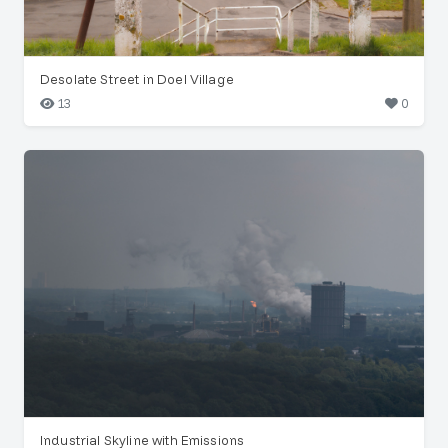
Desolate Street in Doel Village
13
0
Industrial Skyline with Emissions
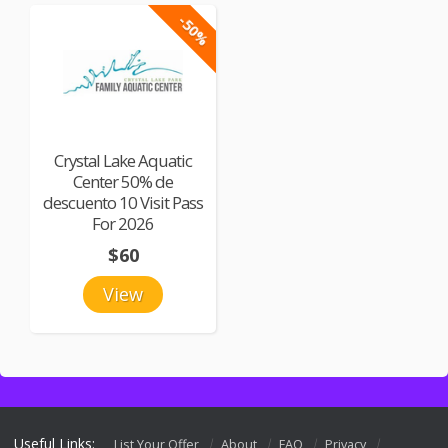
-50%
Crystal Lake Aquatic
Center 50% de
descuento 10 Visit Pass
For 2026
$60
View
Useful Links:
List Your Offer
About
FAQ
Privacy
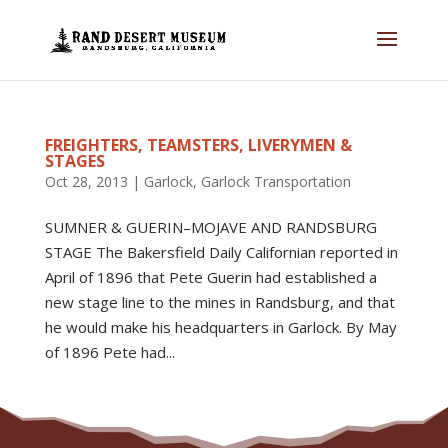
FREIGHTERS, TEAMSTERS, LIVERYMEN &
STAGES
Oct 28, 2013
|
Garlock
,
Garlock Transportation
SUMNER & GUERIN–MOJAVE AND RANDSBURG
STAGE The Bakersfield Daily Californian reported in
April of 1896 that Pete Guerin had established a
new stage line to the mines in Randsburg, and that
he would make his headquarters in Garlock. By May
of 1896 Pete had...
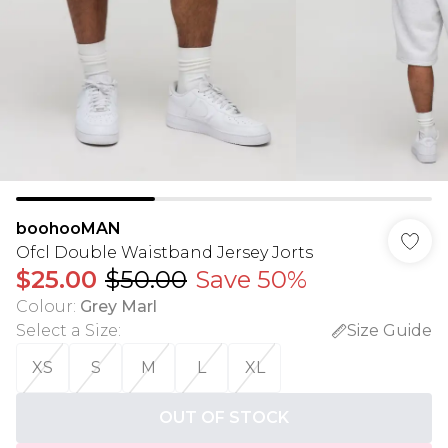
boohooMAN
Ofcl Double Waistband Jersey Jorts
$25.00
$50.00
Save 50%
Colour
:
Grey Marl
Select a Size
:
Size Guide
XS
S
M
L
XL
OUT OF STOCK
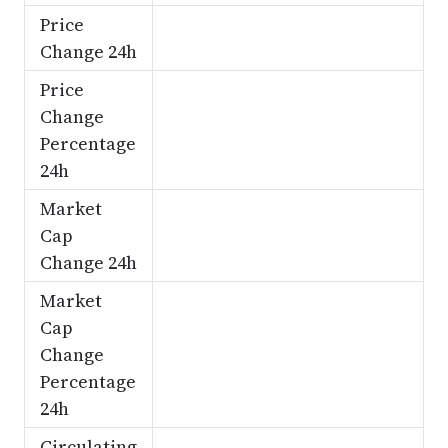
Price
Change 24h
Price
Change
Percentage
24h
Market
Cap
Change 24h
Market
Cap
Change
Percentage
24h
Circulating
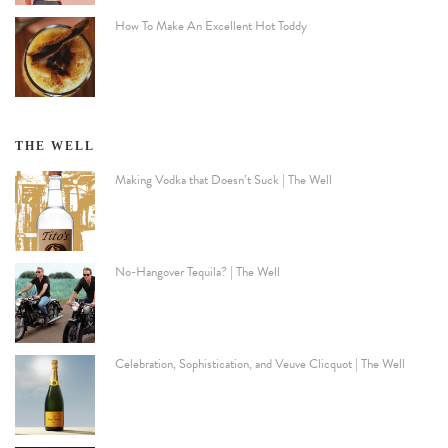
How To Make An Excellent Hot Toddy
THE WELL
Making Vodka that Doesn’t Suck | The Well
No-Hangover Tequila? | The Well
Celebration, Sophistication, and Veuve Clicquot | The Well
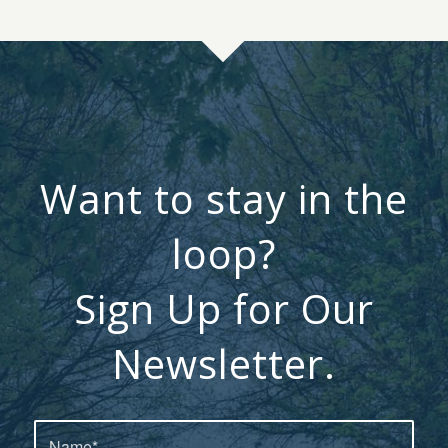
Want to stay in the
loop?
Sign Up for Our
Newsletter.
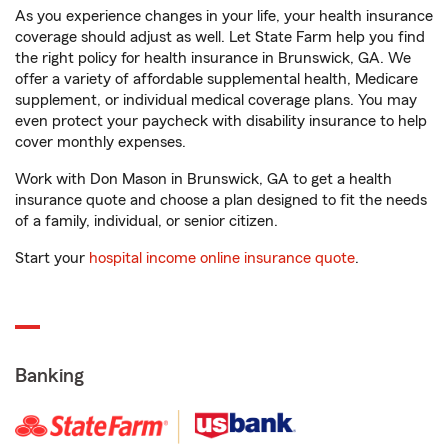
As you experience changes in your life, your health insurance
coverage should adjust as well. Let State Farm help you find
the right policy for health insurance in Brunswick, GA. We
offer a variety of affordable supplemental health, Medicare
supplement, or individual medical coverage plans. You may
even protect your paycheck with disability insurance to help
cover monthly expenses.
Work with Don Mason in Brunswick, GA to get a health
insurance quote and choose a plan designed to fit the needs
of a family, individual, or senior citizen.
Start your
hospital income online insurance quote
.
Banking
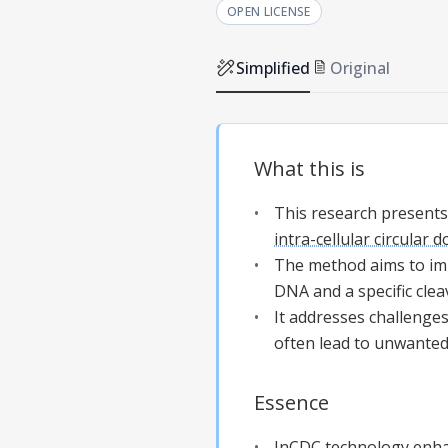
OPEN LICENSE
Simplified
Original
What this is
This research presents
intra-cellular circular 
The method aims to imp
DNA and a specific cle
It addresses challenges
often lead to unwanted
Essence
InCDC
technology enhan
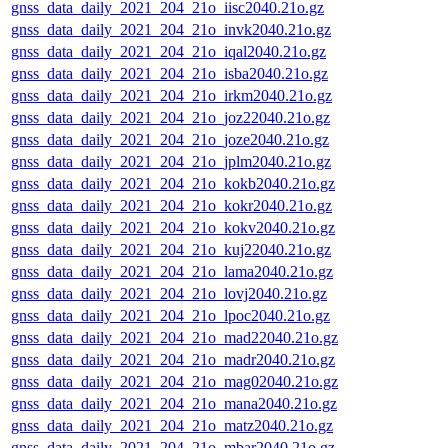
gnss_data_daily_2021_204_21o_iisc2040.21o.gz
gnss_data_daily_2021_204_21o_invk2040.21o.gz
gnss_data_daily_2021_204_21o_iqal2040.21o.gz
gnss_data_daily_2021_204_21o_isba2040.21o.gz
gnss_data_daily_2021_204_21o_irkm2040.21o.gz
gnss_data_daily_2021_204_21o_joz22040.21o.gz
gnss_data_daily_2021_204_21o_joze2040.21o.gz
gnss_data_daily_2021_204_21o_jplm2040.21o.gz
gnss_data_daily_2021_204_21o_kokb2040.21o.gz
gnss_data_daily_2021_204_21o_kokr2040.21o.gz
gnss_data_daily_2021_204_21o_kokv2040.21o.gz
gnss_data_daily_2021_204_21o_kuj22040.21o.gz
gnss_data_daily_2021_204_21o_lama2040.21o.gz
gnss_data_daily_2021_204_21o_lovj2040.21o.gz
gnss_data_daily_2021_204_21o_lpoc2040.21o.gz
gnss_data_daily_2021_204_21o_mad22040.21o.gz
gnss_data_daily_2021_204_21o_madr2040.21o.gz
gnss_data_daily_2021_204_21o_mag02040.21o.gz
gnss_data_daily_2021_204_21o_mana2040.21o.gz
gnss_data_daily_2021_204_21o_matz2040.21o.gz
gnss_data_daily_2021_204_21o_mbar2040.21o.gz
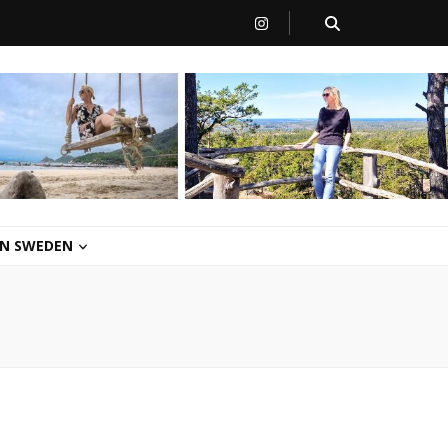
 IN SWEDEN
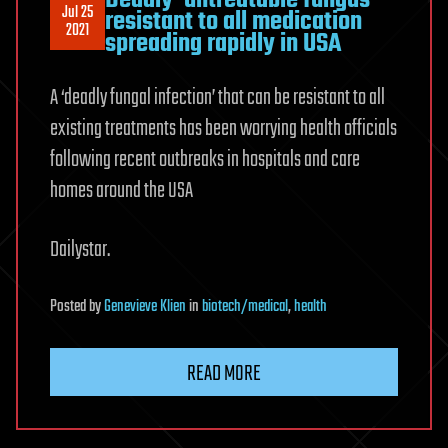
Deadly ‘untreatable fungus’
Jul 25
resistant to all medication
2021
spreading rapidly in USA
A ‘deadly fungal infection’ that can be resistant to all
existing treatments has been worrying health officials
following recent outbreaks in hospitals and care
homes around the USA
Dailystar.
Posted
by
Genevieve Klien
in
biotech/medical
,
health
READ MORE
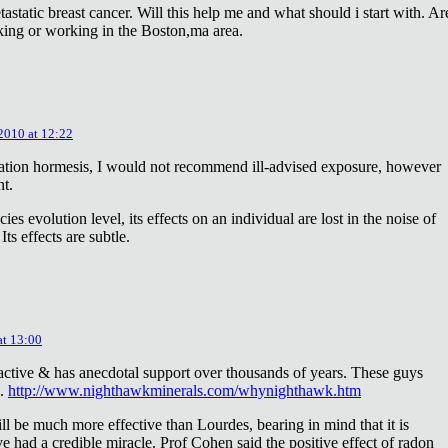
astatic breast cancer. Will this help me and what should i start with. Ar
king or working in the Boston,ma area.
 2010 at 12:22
diation hormesis, I would not recommend ill-advised exposure, however
nt.
es evolution level, its effects on an individual are lost in the noise of
ts effects are subtle.
at 13:00
oactive & has anecdotal support over thousands of years. These guys
e.
http://www.nighthawkminerals.com/whynighthawk.htm
l be much more effective than Lourdes, bearing in mind that it is
 had a credible miracle. Prof Cohen said the positive effect of radon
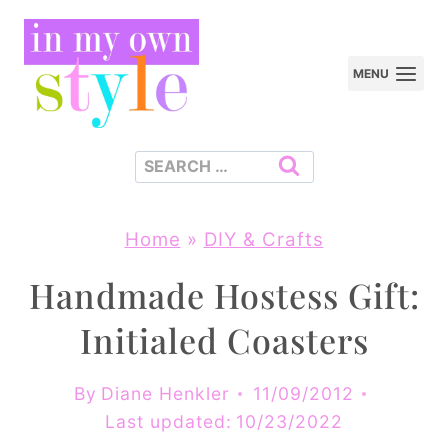
Skip
to
MENU
content
Search
for:
Home
»
DIY & Crafts
Handmade Hostess Gift:
Initialed Coasters
By
Diane Henkler
11/09/2012
Last updated:
10/23/2022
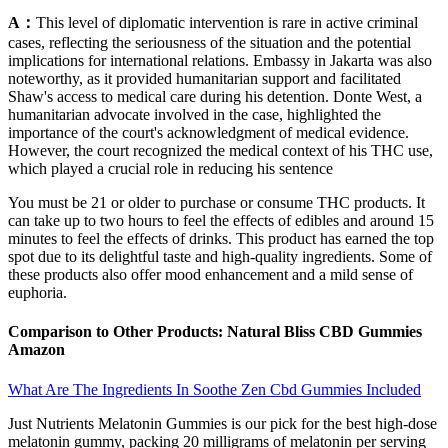
A：
This level of diplomatic intervention is rare in active criminal
cases, reflecting the seriousness of the situation and the potential
implications for international relations. Embassy in Jakarta was also
noteworthy, as it provided humanitarian support and facilitated
Shaw's access to medical care during his detention. Donte West, a
humanitarian advocate involved in the case, highlighted the
importance of the court's acknowledgment of medical evidence.
However, the court recognized the medical context of his THC use,
which played a crucial role in reducing his sentence
You must be 21 or older to purchase or consume THC products. It
can take up to two hours to feel the effects of edibles and around 15
minutes to feel the effects of drinks. This product has earned the top
spot due to its delightful taste and high-quality ingredients. Some of
these products also offer mood enhancement and a mild sense of
euphoria.
Comparison to Other Products: Natural Bliss CBD Gummies
Amazon
What Are The Ingredients In Soothe Zen Cbd Gummies Included
Just Nutrients Melatonin Gummies is our pick for the best high-dose
melatonin gummy, packing 20 milligrams of melatonin per serving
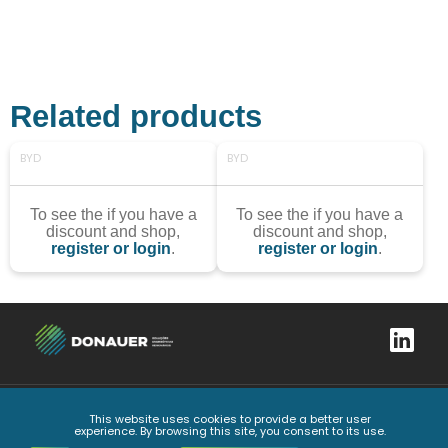
Related products
BYD
BYD
To see the if you have a
To see the if you have a
discount and shop,
discount and shop,
register or login
.
register or login
.
This website uses cookies to provide a better user
Complaints book
Privacy Policy
General Conditions
Code of Ethics and Conduct
experience. By browsing this site, you consent to its use.
All Rights Reserved
2026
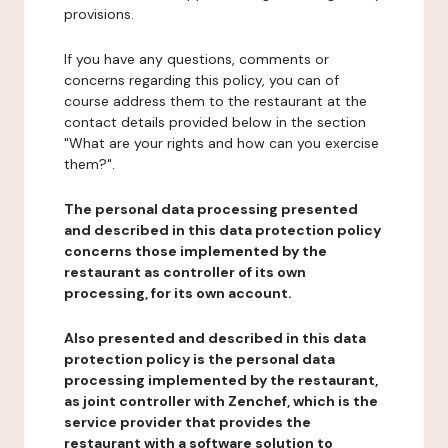
provisions.
If you have any questions, comments or
concerns regarding this policy, you can of
course address them to the restaurant at the
contact details provided below in the section
"What are your rights and how can you exercise
them?".
The personal data processing presented
and described in this data protection policy
concerns those implemented by the
restaurant as controller of its own
processing, for its own account.
Also presented and described in this data
protection policy is the personal data
processing implemented by the restaurant,
as joint controller with Zenchef, which is the
service provider that provides the
restaurant with a software solution to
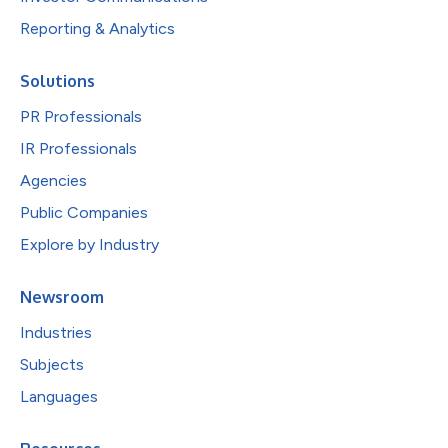
Reporting & Analytics
Solutions
PR Professionals
IR Professionals
Agencies
Public Companies
Explore by Industry
Newsroom
Industries
Subjects
Languages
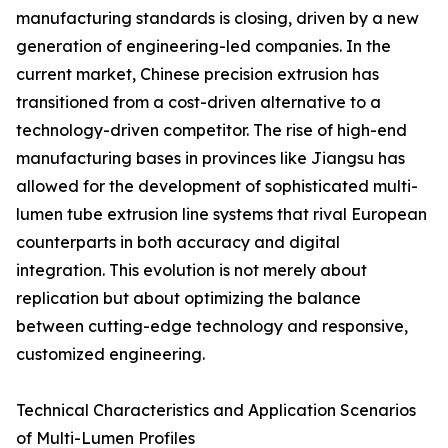
manufacturing standards is closing, driven by a new
generation of engineering-led companies. In the
current market, Chinese precision extrusion has
transitioned from a cost-driven alternative to a
technology-driven competitor. The rise of high-end
manufacturing bases in provinces like Jiangsu has
allowed for the development of sophisticated multi-
lumen tube extrusion line systems that rival European
counterparts in both accuracy and digital
integration. This evolution is not merely about
replication but about optimizing the balance
between cutting-edge technology and responsive,
customized engineering.
Technical Characteristics and Application Scenarios
of Multi-Lumen Profiles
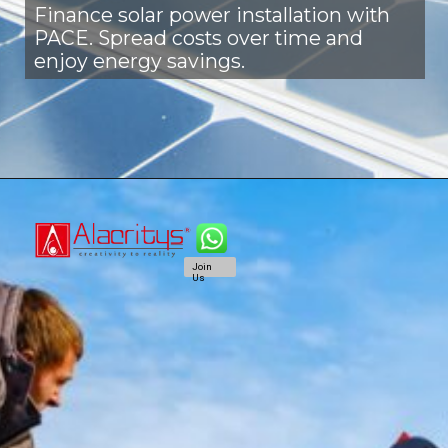
Finance solar power installation with
PACE. Spread costs over time and
enjoy energy savings.
Join
Us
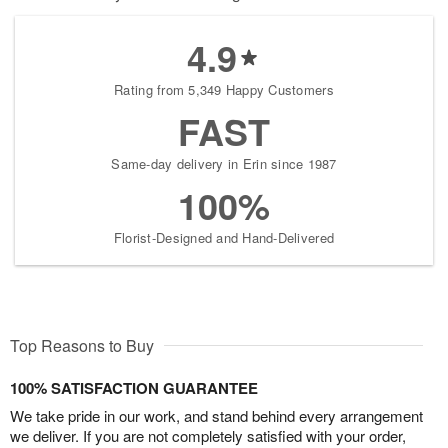
4.9
Rating from 5,349 Happy Customers
FAST
Same-day delivery in Erin since 1987
100%
Florist-Designed and Hand-Delivered
Top Reasons to Buy
100% SATISFACTION GUARANTEE
We take pride in our work, and stand behind every arrangement
we deliver. If you are not completely satisfied with your order,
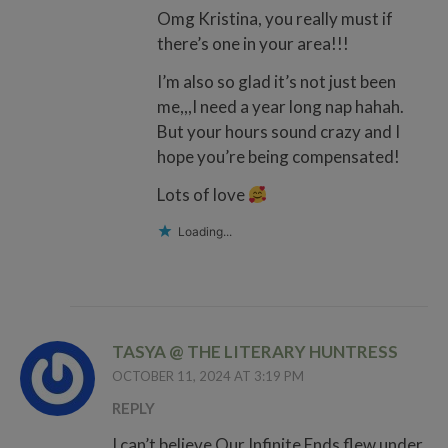
Omg Kristina, you really must if
there’s one in your area!!!
I’m also so glad it’s not just been
me,,,I need a year long nap hahah.
But your hours sound crazy and I
hope you’re being compensated!
Lots of love
Loading...
TASYA @ THE LITERARY HUNTRESS
OCTOBER 11, 2024 AT 3:19 PM
REPLY
I can’t believe Our Infinite Ends flew under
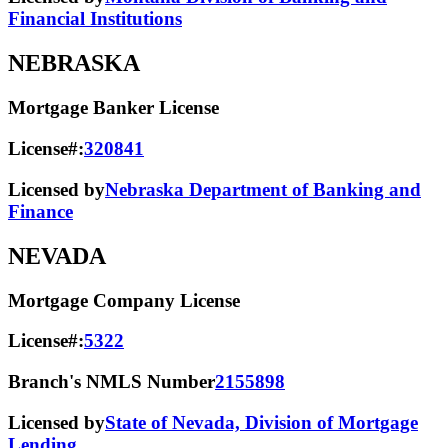
Financial Institutions
NEBRASKA
Mortgage Banker License
License#:
320841
Licensed by
Nebraska Department of Banking and
Finance
NEVADA
Mortgage Company License
License#:
5322
Branch's NMLS Number
2155898
Licensed by
State of Nevada, Division of Mortgage
Lending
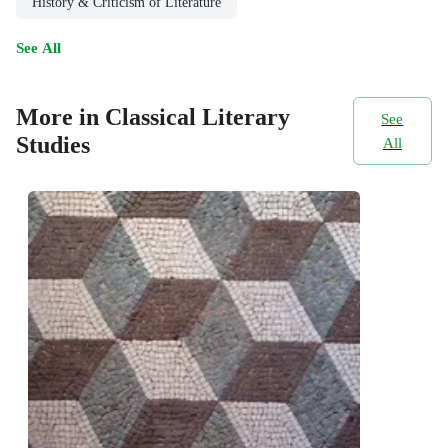
History & Criticism of Literature
See All
More in Classical Literary
See
Studies
All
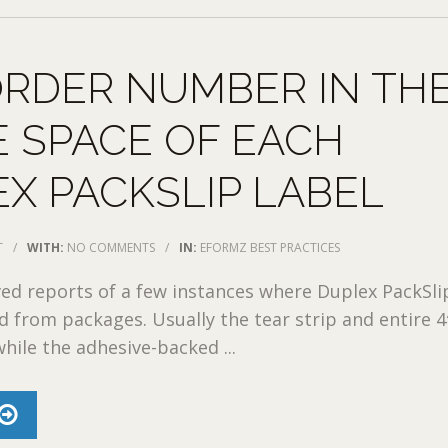
RDER NUMBER IN TH
 SPACE OF EACH
X PACKSLIP LABEL
T
/
WITH:
NO COMMENTS
/
IN:
EFORMZ BEST PRACTICES
ved reports of a few instances where Duplex PackSli
d from packages. Usually the tear strip and entire 4″
while the adhesive-backed ...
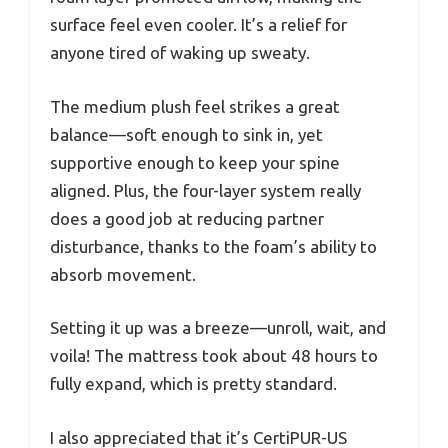
surface feel even cooler. It’s a relief for
anyone tired of waking up sweaty.
The medium plush feel strikes a great
balance—soft enough to sink in, yet
supportive enough to keep your spine
aligned. Plus, the four-layer system really
does a good job at reducing partner
disturbance, thanks to the foam’s ability to
absorb movement.
Setting it up was a breeze—unroll, wait, and
voila! The mattress took about 48 hours to
fully expand, which is pretty standard.
I also appreciated that it’s CertiPUR-US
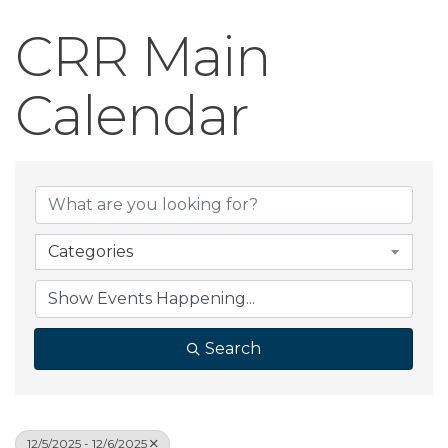
CRR Main
Calendar
Categories
Search
12/5/2025 - 12/6/2025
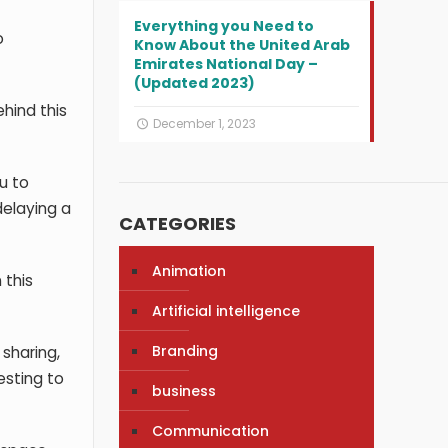
Everything you Need to
o
Know About the United Arab
Emirates National Day –
(Updated 2023)
hind this
December 1, 2023
u to
delaying a
CATEGORIES
Animation
 this
Artificial intelligence
Branding
sharing,
esting to
business
Communication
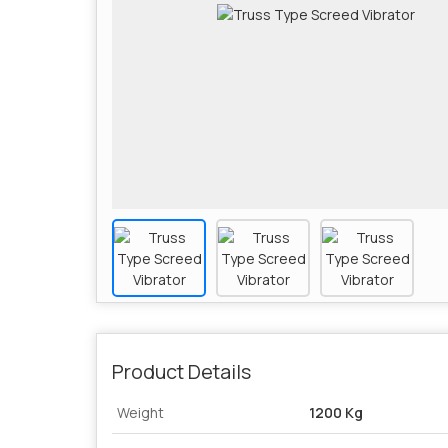
Product Details
Weight
1200 Kg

Task to carry out: Every line containing the word "must" should be copied from the material.

Solution below:
You must be 21 or older to purchase or consume THC products. It
Omg Kristina, you really must if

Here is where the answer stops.